WASHINGTON, DC.— The Washington Legal Foundation (WLF) yesterday urged the U.S. Supreme Court to review (and ultimately overturn) two Florida decisions that prevent the nation’s major cigarette manufacturers from defending themselves against charges that they acted wrongfully in marketing their products.  In its brief urging review of a decision from a Florida state court (Brown) and another from the U.S. Court of Appeals for the Eleventh Circuit (Walker), WLF charged that the courts are conducting product liability lawsuits in a manner that violates the federal constitutional rights of defendants to due process of law.

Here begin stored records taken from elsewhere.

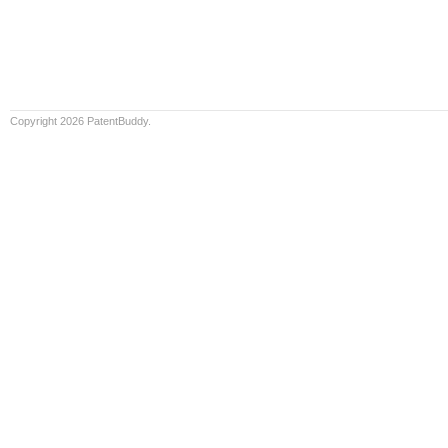
Copyright 2026 PatentBuddy.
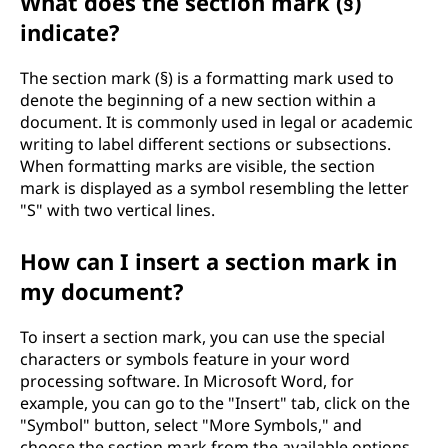
What does the section mark (§)
indicate?
The section mark (§) is a formatting mark used to
denote the beginning of a new section within a
document. It is commonly used in legal or academic
writing to label different sections or subsections.
When formatting marks are visible, the section
mark is displayed as a symbol resembling the letter
"S" with two vertical lines.
How can I insert a section mark in
my document?
To insert a section mark, you can use the special
characters or symbols feature in your word
processing software. In Microsoft Word, for
example, you can go to the "Insert" tab, click on the
"Symbol" button, select "More Symbols," and
choose the section mark from the available options.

The cases arise in the aftermath of an abortive effort to decide all product liability claims by Florida smokers in a single class-action trial.  The class-wide trial proceeded for several years until the Florida Supreme Court (in its Engle decision) decertified the class in 2006 on the grounds that issues of fact could not be litigated on a class-wide basis; rather, the relevant facts (e.g., did tobacco companies mislead smokers regarding health hazards?) could only by determined on an individualized basis.  But the Florida court also held that smokers bringing future product liability actions on an individualized basis would be permitted to use a finding entered by the jury in the class action: cigarette manufacturers in at least some instances acted negligently in marketing a “defective” product.

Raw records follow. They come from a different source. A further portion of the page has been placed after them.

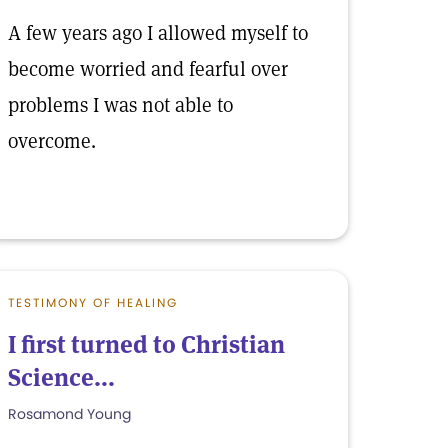
A few years ago I allowed myself to
become worried and fearful over
problems I was not able to
overcome.
TESTIMONY OF HEALING
I first turned to Christian
Science...
Rosamond Young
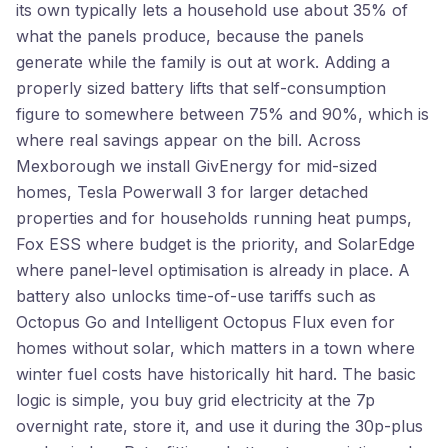
its own typically lets a household use about 35% of
what the panels produce, because the panels
generate while the family is out at work. Adding a
properly sized battery lifts that self-consumption
figure to somewhere between 75% and 90%, which is
where real savings appear on the bill. Across
Mexborough we install GivEnergy for mid-sized
homes, Tesla Powerwall 3 for larger detached
properties and for households running heat pumps,
Fox ESS where budget is the priority, and SolarEdge
where panel-level optimisation is already in place. A
battery also unlocks time-of-use tariffs such as
Octopus Go and Intelligent Octopus Flux even for
homes without solar, which matters in a town where
winter fuel costs have historically hit hard. The basic
logic is simple, you buy grid electricity at the 7p
overnight rate, store it, and use it during the 30p-plus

Thousands of Florida smokers thereafter filed individual claims against tobacco companies,  hoping to take advantage of the Engle ruling.  In Brown and Walker, the courts determined that as a result of the jury’s verdict in the abortive class action, the Engle defendants are precluded from denying that they acted wrongly in marketing their cigarettes to the individual plaintiffs.  But as the defendants point out, the class-action jury held merely that they had acted wrongly at some unspecified times over the past 50 years.  WLF’s brief argued that under those circumstances, it is a denial of the defendants’ due process rights to refuse to permit them to defend themselves against charges that they acted tortiously toward the individual plaintiff in a later suit.

Following its filing, WLF issued the following statement by Chief Counsel Richard Samp:

“Florida has imposed massive liability on businesses in a series of tort suits without ever requiring the plaintiffs to demonstrate that the defendants acted wrongfully.  The courts explained that they were trying to make cases more manageable.  But a desire for manageability does not justify running roughshod over a defendant’s due process rights.  Only a small fraction of the Engle claims have come to trial, yet liability awards already exceed $450 million.”

WLF is a public interest law firm and policy center that regularly litigates in support of tort reform, to ensure that the costs of unwarranted lawsuits do not drive up costs for all consumers.